Tech

Google and Uber were like 'big brother and little brother'—until it all went wrong

Key Points
  • In testimony at the Uber-Waymo trial, former Uber CEO Travis Kalanick describes Google and Uber's initial relationship as like "big brother and little brother"
  • After Google invested in Uber in 2013, CEO Larry Page took Kalanick for a ride in a self-driving car.
  • Later, the relationship started to fall apart when Uber heard that Google was getting into ride-sharing.
Larry Page
Getty Images

Long before they started battling it out in court, Google and Uber had a familial relationship.

"It was like big brother and little brother," former Uber CEO Travis Kalanick said as part of his testimony during the trade secrets trial between Uber and Waymo that is happening this week in San Francisco. Waymo is the self-driving car division of Google parent company Alphabet, and was spun out from Google in 2016.

When Google's venture capital arm invested $258 million into Uber in 2013, Kalanick didn't see the two companies as being competitive, since Google was working on autonomous vehicles and Uber was working on ride-sharing.

Watch Uber, Salesforce and Alphabet execs discuss how tech companies can build trust
VIDEO1:00:0301:00:03
Watch Uber, Salesforce and Alphabet execs discuss how tech companies can build trust

Google CEO Larry Page even took Kalanick for a ride in a self-driving car after the investment, and the two companies discussed possible partnerships, according to Kalanick.
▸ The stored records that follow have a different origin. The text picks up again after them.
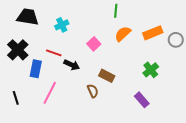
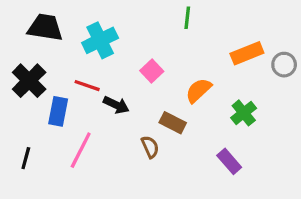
cyan cross: (62, 25) -> (100, 40), size x1.5
orange semicircle: (123, 34) -> (199, 90), moved
black line: (16, 98) -> (26, 158), turned 32

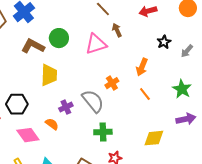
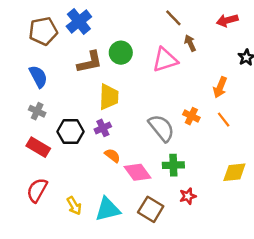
brown L-shape: (33, 46) -> (90, 62), turned 140
orange cross: (112, 83) -> (191, 116), moved, turned -32
purple cross: (66, 107) -> (103, 128), moved
pink diamond: (28, 135) -> (138, 172), moved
However, things started to fall apart in 2015 when rumors swirled that Google was getting into ride sharing. Kalanick emailed David Drummond, the Google exec who was on Uber's board of directors, to ask what was going on.
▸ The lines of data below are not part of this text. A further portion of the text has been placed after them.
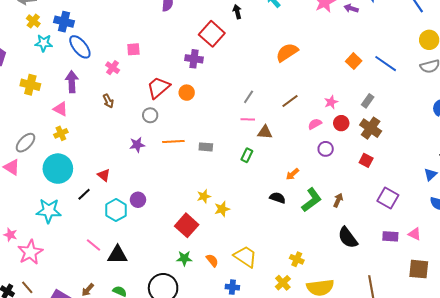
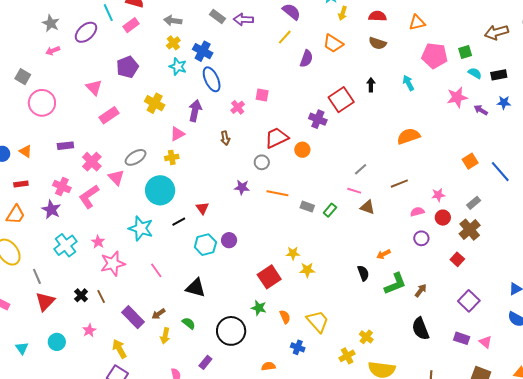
pink triangle: (60, 109) -> (177, 134), turned 49
green rectangle: (247, 155) -> (330, 210), moved
black semicircle: (278, 198) -> (363, 273), turned 35
pink line: (94, 245) -> (156, 270), moved

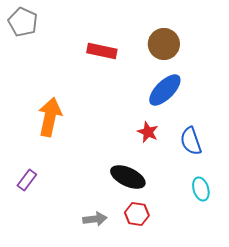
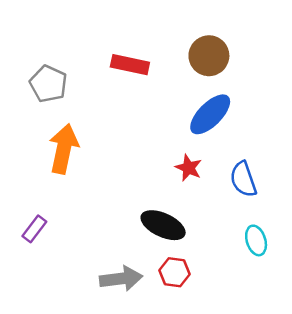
gray pentagon: (23, 22) -> (48, 84), moved
gray arrow: (95, 219) -> (121, 279), size x1.4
As Uber lost confidence in an Google partnership coming to fruition, the company hired a bunch of autonomous vehicle engineers from Carnegie Mellon. That move, Kalanick says, upset Page. "He was sort of angsty," Kalanick testified.

Ultimately, Uber acquired the self-driving truck company Otto in 2016, which was founded by a former Google engineer Anthony Levandowski, around whom this week's trial hangs.

Kalanick also testified that after Uber acquired Otto, but before Waymo filed its lawsuit, he called Page to assure him that Uber was not working on flying cars (Page had invested in two flying vehicle companies). Kalanick said that he also tried to "broach the subject of a partnership" but that Page was again upset with Uber for hiring Waymo engineers. Kalanick added that the two did not discuss Levandowski or trade secrets during that October 2016 call.

Ultimately, Waymo is trying to prove that Uber improperly acquired, used, and benefited from eight "trade secrets" taken by Levandowski.

Over the course of the proceedings so far, Waymo's legal team has tried to paint Uber and Kalanick as desperate to catch up to its self-driving car efforts "at all costs," while Uber's team has been trying to position Waymo's lawsuit against it as an act of vindictiveness.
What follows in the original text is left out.